Sunday, April 18, 2010

Night

Recently I had a desire to read something really excellent, so I went to my bookshelves and pulled out Nobel Peace Prize winning author Elie Wiesel's Night, which has been getting a lot of press since the the 2006 re-translation by Wiesel's wife, Marion, and a new preface. It's a slim volume of 120 pages but the weight on the soul is quite heavy.

Wiesel's novel, which was originally written in Yiddish and translated to French in 1958, is about his experience as a young Jewish boy from Transylvania who was sent to concentration camps (Auschwitz then Buchenwald) in 1944. Weisel and his father were immediately separated from his mother and sister after a harrowing train ride to the camp (the mother and the sister were killed immediately).

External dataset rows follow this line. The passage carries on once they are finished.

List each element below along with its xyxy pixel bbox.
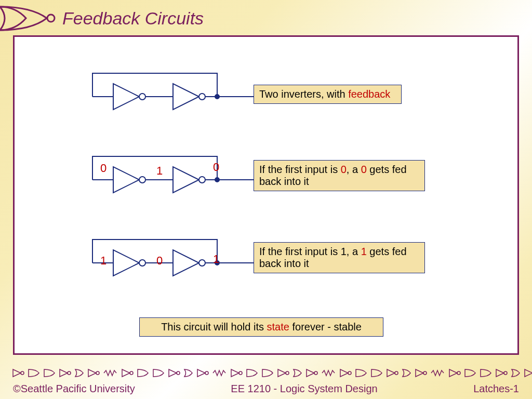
logic-gate-icon (0, 4, 60, 33)
slide-header: Feedback Circuits (0, 0, 532, 33)
annotation-1: Two inverters, with feedback (254, 85, 402, 104)
svg-point-8 (199, 260, 205, 266)
annotation-4: This circuit will hold its state forever… (139, 317, 383, 337)
footer: ©Seattle Pacific University EE 1210 - Lo… (0, 383, 532, 395)
annotation-2: If the first input is 0, a 0 gets fed ba… (254, 160, 425, 191)
diag2-mid-label: 1 (156, 164, 163, 178)
annotation-3: If the first input is 1, a 1 gets fed ba… (254, 242, 425, 273)
svg-point-0 (47, 15, 55, 22)
diag2-out-label: 0 (213, 161, 219, 174)
svg-point-7 (139, 260, 145, 266)
svg-point-1 (139, 94, 145, 100)
circuit-diagram-1 (82, 68, 254, 120)
svg-point-4 (139, 177, 145, 183)
diag3-mid-label: 0 (156, 254, 163, 268)
slide-title: Feedback Circuits (62, 8, 204, 29)
diag3-input-label: 1 (100, 254, 107, 268)
circuit-diagram-2 (82, 151, 254, 203)
svg-point-2 (199, 94, 205, 100)
diag3-out-label: 1 (213, 252, 219, 266)
footer-page: Latches-1 (473, 383, 519, 395)
footer-copyright: ©Seattle Pacific University (13, 383, 135, 395)
circuit-diagram-3 (82, 234, 254, 286)
content-frame: Two inverters, with feedback 0 1 0 If th… (13, 35, 519, 355)
footer-decoration (0, 365, 532, 381)
footer-course: EE 1210 - Logic System Design (135, 383, 473, 395)
diag2-input-label: 0 (100, 162, 107, 175)
svg-point-5 (199, 177, 205, 183)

The book is hopeless and heart-wrenching and the fact that he survived at all is rather astounding. What Wiesel makes clear is that those who did survive were robbed of their humanity - he describes how his body sort of went on autopilot, as, starved and abused, he nevertheless was able to run and work for long periods. He describes how men killed each other for a piece of bread, and how, ultimately, he turned his back on his father for fear that he would be beaten himself. Wiesel's honesty about his own most shameful moments are, simply, agonizing to read. He is a brave, brave man to expose himself. However painful to read, his book is a gift. He writes in his preface:
For the survivor who chooses to testify, it is clear; his duty is to bear witness for the dead and the for the living. He has no right to deprive future generations of a past that belongs to our collective memory. To forget would be not only dangerous but offensive; to forget the dead would be akin to killing them a second time.